Bin auch ein Neuer hier. Wegen Platzmangel habe ich nur einen kleinen Teich.
Dieser befindet sich direkt am Hauseingang. 

Bin für Tipps sehr dankbar. Wasser war den ganzen Sommer glockenklar.

Nun kommt der Winter...und nun? Was ist zu tun?

LG Michi


----------



## jolantha (10. Okt. 2012)

*AW: Neu hier und neu mit Teich ;-)*

Hallo Michi,
es macht eigentlich nicht viel Sinn, sich mit einer anderen Art von Teich an ein Thema anzuhängen, das gibt nur Kuddelmuddel bei den Antworten.
Außerdem, 1000 Liter , 60 cm Tiefe und dann Fische, das geht ja gar nicht ! 
Lies Dich hier erst mal schlau


----------



## jolantha (10. Okt. 2012)

*AW: Neu hier und neu mit Teich ;-)*

Hallo Markus, 
bei der Erstbepflanzung gibt es eigentlich selten ein " zuviel " .
Vielleicht kannst Du ja in der Nachbarschaft oder im Bekanntenkreis noch ein paar Uferpflanzen ergattern,
macht die ganze Sache bedeutend kostengünstiger .


----------



## Andi76 (10. Okt. 2012)

*AW: Neu hier und neu mit Teich ;-)*

An den Ersteller.
Sehr schöner Teich und vor allem machst Du schon mit Solar rum.
Das machts interessant für mich, daselbe will ich auch umsetzen.
Allerdings in unserem Schrebergarten und mit nem 100Watt Feld.
Meinst Du das läuft auch bei bedecktem Himmel?
Ich möcht ungefair 25Watt Pumpenleistung. Braucht man da einen Ladereer
Dazwischen?Weil ausgehend aus dem Panel sinds 17,7Volt, die Pumpe ist aber 12 Volt?
Wie hast Du es genau gelöst?
Danke dür Antworten.


----------



## RKurzhals (10. Okt. 2012)

*AW: Neu hier und neu mit Teich ;-)*

Hi Andi,
ein Laderegler und Akku dazwischen ist die teure Lösung, aber nötig... . Anderenfalls läuft die Pumpe nur, wenn die Solarleistung höher als die minimal nötige Pumpenleistung ist. Wenn die Pumpe nicht mehr "dreht", dann hast Du womöglich eine so starke Verringerung des Anschlusswiderstands ("Kurzschluss"), was nicht gut für das Panel ist.
Die höhere Leerlaufspannung wirst Du bei einem angeschlossenen Verbraucher kaum sehen, weil diese mit der Stromabnahme sinkt (siehe Kennlinie). Eine Schädigung der Pumpe ist somit schwerer möglich, als die allmähliche Zerstörung des Panels ohne Regler in den "Übergangsphasen".
Eine Verwendung einer Solarpumpe würde ich nur für solche Anwendungen wie Bachlauf/Wasserfall oder einer Art Filtergraben im Kleinformat für sinnvoll halten. Also alles Systeme, die auch ohne ständige Umwälzung funktionieren. Die Größe dieser Systeme müsstest Du dann an die Laufzeit der Pumpe anpassen, also um ein Mehrfaches (mindestens zweimal, vielleicht auch zehn oder zwanzigmal!) im Vergleich zu einem ständig betriebenen System.


----------



## jolantha (13. Okt. 2012)

*AW: Neu hier und neu mit Teich ;-)*

Hi, ist mir jetzt erst aufgefallen, der erste Beitrag ist von 2010 , und da wird wohl nicht mehr viel Resonanz
kommen !


----------



## urbi (4. Apr. 2013)

*AW: Neu hier und neu mit Teich ;-)*

Ja sorry, ist schon eine Weile her und hat sich auch ein bisschen was getan ;-)

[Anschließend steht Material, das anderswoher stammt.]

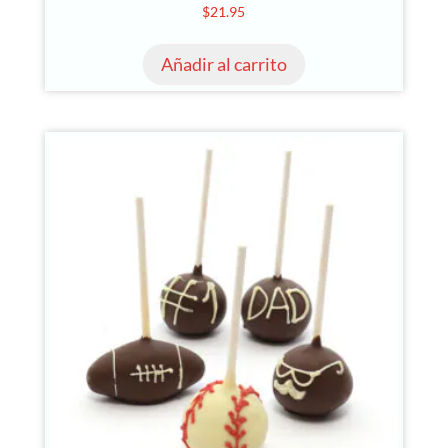
$
21.95
Añadir al carrito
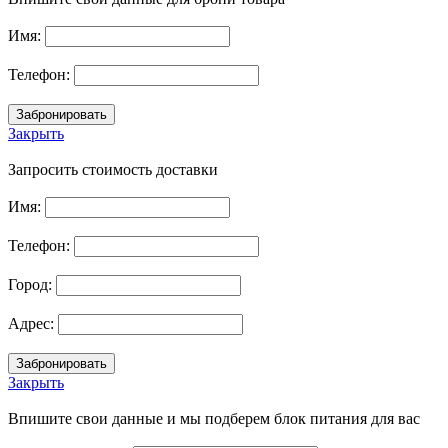
Имя:
Телефон:
Закрыть
Запросить стоимость доставки
Имя:
Телефон:
Город:
Адрес:
Закрыть
Впишите свои данные и мы подберем блок питания для вас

Das mit der Pumpe und Solar hat bisher eigentlich gut geklappt, aber war nur für die Zeit mit Sonne und reicht wohl von der Filterleistung nicht aus.
Hatte im Frühjahr letzten Jahres ziemlich grünes Wasser und habe dann eine Zeit lang mit einer zusätzlichen Pumpe (Strom) gefiltert (siehe Bilder).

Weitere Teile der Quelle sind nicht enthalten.